┌────────
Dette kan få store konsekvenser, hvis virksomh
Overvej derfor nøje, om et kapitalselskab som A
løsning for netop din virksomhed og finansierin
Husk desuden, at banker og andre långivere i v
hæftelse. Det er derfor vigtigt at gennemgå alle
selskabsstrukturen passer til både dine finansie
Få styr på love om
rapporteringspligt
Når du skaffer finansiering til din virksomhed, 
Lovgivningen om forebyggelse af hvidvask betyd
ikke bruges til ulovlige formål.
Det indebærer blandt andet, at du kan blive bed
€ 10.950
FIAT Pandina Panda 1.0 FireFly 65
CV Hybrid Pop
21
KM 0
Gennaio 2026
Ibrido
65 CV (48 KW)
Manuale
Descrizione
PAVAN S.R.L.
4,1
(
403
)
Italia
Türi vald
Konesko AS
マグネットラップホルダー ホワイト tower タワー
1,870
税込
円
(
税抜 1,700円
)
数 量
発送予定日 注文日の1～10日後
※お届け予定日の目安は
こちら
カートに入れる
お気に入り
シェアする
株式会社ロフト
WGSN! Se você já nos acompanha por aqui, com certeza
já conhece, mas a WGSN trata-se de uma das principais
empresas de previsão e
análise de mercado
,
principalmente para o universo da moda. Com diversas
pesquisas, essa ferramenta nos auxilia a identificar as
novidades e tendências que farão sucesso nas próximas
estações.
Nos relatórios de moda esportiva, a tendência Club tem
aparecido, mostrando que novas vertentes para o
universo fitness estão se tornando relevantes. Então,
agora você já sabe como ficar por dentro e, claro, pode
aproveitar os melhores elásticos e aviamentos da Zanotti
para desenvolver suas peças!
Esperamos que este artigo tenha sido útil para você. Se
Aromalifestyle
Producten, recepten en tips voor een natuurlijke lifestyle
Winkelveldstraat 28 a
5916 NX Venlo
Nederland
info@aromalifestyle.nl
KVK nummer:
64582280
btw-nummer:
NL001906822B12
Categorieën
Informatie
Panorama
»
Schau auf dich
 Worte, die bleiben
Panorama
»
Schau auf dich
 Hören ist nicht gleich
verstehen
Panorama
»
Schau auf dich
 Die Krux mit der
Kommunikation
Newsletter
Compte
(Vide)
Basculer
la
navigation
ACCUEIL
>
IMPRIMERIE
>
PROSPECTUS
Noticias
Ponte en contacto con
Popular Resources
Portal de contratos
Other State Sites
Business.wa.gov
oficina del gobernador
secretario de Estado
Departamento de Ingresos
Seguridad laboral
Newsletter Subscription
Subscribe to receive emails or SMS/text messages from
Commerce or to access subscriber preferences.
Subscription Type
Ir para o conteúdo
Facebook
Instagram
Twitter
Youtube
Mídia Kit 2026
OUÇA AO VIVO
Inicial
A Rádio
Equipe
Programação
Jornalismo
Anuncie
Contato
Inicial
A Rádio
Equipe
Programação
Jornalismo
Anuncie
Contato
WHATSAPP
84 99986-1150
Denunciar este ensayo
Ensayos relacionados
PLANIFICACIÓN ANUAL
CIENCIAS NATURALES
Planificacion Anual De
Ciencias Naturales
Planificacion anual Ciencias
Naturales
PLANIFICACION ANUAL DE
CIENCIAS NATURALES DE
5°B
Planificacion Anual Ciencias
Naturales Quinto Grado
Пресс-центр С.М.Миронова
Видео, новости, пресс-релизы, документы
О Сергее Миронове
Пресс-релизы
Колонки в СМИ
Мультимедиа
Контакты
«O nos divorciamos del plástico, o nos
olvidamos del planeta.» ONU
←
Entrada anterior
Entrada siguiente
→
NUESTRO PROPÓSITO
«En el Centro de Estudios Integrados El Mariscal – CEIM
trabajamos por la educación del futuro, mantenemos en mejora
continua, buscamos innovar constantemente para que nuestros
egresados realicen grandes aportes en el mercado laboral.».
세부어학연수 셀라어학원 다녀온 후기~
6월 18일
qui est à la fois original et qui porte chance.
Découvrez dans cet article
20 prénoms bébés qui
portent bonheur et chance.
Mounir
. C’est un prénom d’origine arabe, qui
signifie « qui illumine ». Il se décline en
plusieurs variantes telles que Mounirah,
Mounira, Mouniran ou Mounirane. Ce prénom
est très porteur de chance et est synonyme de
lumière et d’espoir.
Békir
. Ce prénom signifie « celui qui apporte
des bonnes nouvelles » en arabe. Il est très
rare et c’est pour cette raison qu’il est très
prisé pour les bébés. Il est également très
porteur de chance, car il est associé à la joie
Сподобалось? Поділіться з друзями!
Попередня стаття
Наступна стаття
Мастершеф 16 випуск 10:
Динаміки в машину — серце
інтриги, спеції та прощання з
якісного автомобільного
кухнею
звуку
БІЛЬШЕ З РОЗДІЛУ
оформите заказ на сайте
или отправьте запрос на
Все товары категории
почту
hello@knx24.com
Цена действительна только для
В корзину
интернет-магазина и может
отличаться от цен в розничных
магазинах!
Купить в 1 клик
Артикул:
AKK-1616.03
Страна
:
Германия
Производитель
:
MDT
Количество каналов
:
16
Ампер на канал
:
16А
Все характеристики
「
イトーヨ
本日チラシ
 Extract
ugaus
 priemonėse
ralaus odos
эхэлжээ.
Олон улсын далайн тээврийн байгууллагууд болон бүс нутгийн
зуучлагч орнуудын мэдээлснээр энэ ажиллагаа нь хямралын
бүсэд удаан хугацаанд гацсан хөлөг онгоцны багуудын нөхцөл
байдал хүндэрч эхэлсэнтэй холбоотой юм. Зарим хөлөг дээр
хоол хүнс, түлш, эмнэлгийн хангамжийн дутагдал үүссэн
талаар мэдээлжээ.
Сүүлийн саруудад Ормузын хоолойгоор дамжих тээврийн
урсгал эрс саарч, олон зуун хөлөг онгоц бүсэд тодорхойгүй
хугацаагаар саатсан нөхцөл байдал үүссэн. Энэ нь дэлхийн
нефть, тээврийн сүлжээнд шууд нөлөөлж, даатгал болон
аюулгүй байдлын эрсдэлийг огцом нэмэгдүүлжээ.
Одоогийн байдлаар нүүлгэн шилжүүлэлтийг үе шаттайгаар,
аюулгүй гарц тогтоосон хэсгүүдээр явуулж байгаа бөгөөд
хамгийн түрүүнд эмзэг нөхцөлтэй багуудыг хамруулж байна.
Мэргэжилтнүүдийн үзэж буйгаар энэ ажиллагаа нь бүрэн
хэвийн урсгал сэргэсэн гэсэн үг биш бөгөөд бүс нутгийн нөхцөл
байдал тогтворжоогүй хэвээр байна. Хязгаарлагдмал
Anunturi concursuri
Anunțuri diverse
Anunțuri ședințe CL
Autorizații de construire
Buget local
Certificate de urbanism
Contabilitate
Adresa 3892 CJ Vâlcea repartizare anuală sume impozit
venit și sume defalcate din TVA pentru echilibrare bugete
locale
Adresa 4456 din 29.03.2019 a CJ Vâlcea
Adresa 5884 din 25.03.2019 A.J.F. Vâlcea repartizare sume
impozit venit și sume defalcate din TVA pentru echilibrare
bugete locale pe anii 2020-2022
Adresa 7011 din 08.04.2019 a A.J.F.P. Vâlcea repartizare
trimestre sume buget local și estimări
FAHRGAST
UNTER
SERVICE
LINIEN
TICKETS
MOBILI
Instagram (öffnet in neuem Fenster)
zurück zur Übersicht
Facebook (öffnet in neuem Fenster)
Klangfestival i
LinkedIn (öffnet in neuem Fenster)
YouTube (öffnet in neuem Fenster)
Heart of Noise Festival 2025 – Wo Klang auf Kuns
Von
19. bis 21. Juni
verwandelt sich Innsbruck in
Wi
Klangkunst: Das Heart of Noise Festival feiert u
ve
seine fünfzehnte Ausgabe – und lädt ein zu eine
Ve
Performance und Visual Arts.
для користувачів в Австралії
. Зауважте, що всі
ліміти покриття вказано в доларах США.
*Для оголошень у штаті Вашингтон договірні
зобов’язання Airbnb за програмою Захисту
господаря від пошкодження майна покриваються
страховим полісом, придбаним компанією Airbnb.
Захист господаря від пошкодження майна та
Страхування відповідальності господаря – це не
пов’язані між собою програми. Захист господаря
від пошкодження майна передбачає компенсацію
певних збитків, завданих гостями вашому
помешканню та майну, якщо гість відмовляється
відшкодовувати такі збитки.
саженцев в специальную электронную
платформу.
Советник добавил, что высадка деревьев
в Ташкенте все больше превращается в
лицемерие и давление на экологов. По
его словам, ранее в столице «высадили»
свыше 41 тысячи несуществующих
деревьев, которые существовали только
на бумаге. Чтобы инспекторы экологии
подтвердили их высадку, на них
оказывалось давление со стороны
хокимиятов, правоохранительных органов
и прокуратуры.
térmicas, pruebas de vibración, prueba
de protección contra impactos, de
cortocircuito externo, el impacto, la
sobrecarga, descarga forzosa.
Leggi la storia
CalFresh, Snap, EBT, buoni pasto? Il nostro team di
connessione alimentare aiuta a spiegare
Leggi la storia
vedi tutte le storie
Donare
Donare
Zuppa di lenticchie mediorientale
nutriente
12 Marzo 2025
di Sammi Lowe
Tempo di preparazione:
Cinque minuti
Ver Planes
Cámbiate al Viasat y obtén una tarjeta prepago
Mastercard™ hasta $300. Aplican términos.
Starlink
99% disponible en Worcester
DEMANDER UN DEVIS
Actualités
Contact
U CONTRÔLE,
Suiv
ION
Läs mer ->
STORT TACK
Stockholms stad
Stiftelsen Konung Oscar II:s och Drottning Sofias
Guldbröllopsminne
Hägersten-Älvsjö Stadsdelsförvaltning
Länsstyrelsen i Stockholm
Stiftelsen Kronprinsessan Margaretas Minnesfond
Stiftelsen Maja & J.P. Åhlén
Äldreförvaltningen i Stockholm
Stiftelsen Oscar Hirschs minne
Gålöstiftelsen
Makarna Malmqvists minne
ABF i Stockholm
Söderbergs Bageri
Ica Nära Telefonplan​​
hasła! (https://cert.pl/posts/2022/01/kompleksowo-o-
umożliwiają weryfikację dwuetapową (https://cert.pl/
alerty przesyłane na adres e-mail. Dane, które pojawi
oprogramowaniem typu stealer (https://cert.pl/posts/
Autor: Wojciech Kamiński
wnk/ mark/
└────────
REQUIRED ACTION: Print, from the entries above, the line with "Contabilitate", the line with "LinkedIn (öffnet in neuem Fenster)" and all lines between them, exactly and with nothing else.

EXERCISE SOLUTION:
Contabilitate
Adresa 3892 CJ Vâlcea repartizare anuală sume impozit
venit și sume defalcate din TVA pentru echilibrare bugete
locale
Adresa 4456 din 29.03.2019 a CJ Vâlcea
Adresa 5884 din 25.03.2019 A.J.F. Vâlcea repartizare sume
impozit venit și sume defalcate din TVA pentru echilibrare
bugete locale pe anii 2020-2022
Adresa 7011 din 08.04.2019 a A.J.F.P. Vâlcea repartizare
trimestre sume buget local și estimări
FAHRGAST
UNTER
SERVICE
LINIEN
TICKETS
MOBILI
Instagram (öffnet in neuem Fenster)
zurück zur Übersicht
Facebook (öffnet in neuem Fenster)
Klangfestival i
LinkedIn (öffnet in neuem Fenster)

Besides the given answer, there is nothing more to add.